---- Raw data

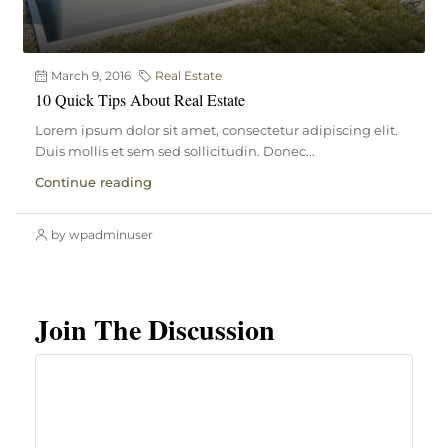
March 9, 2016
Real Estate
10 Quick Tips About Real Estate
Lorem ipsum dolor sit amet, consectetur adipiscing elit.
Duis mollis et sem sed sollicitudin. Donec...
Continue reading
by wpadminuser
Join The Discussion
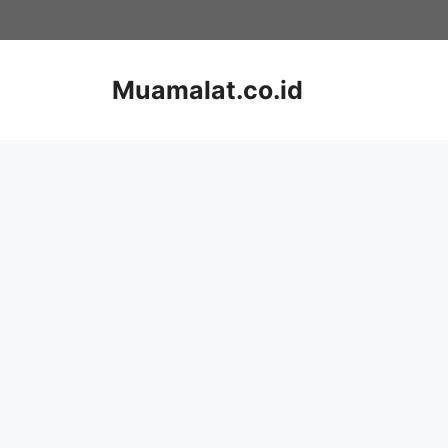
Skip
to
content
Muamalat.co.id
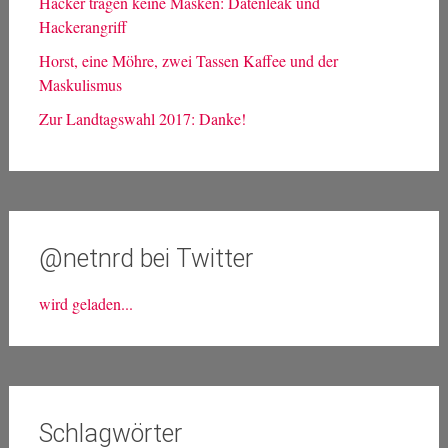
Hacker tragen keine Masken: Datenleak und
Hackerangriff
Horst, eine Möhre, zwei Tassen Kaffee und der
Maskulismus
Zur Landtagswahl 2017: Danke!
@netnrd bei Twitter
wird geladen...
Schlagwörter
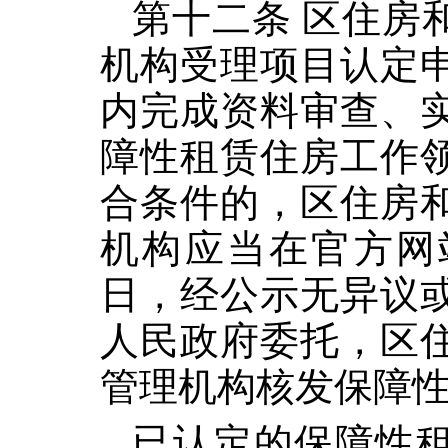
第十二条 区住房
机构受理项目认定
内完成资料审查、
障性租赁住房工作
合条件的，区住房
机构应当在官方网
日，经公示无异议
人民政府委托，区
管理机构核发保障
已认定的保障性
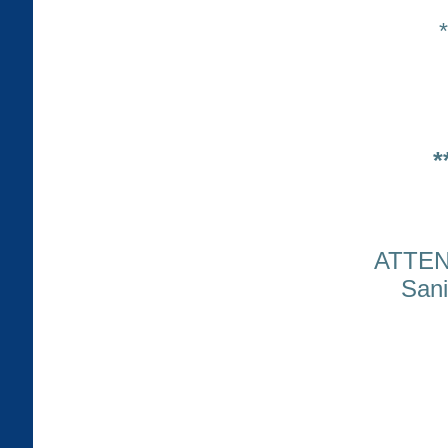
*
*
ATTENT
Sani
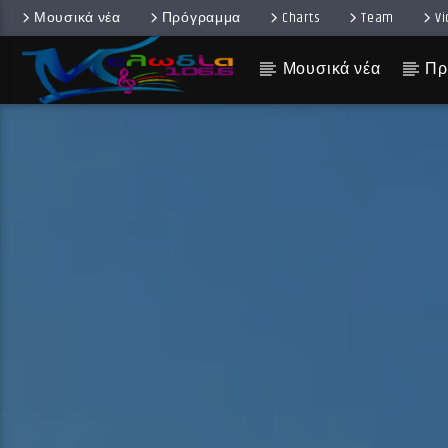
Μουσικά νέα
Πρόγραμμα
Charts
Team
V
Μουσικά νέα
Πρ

--------

In the data above, how many lines contain the word "Estate"? Only the number is wanted.

Expected answer. 2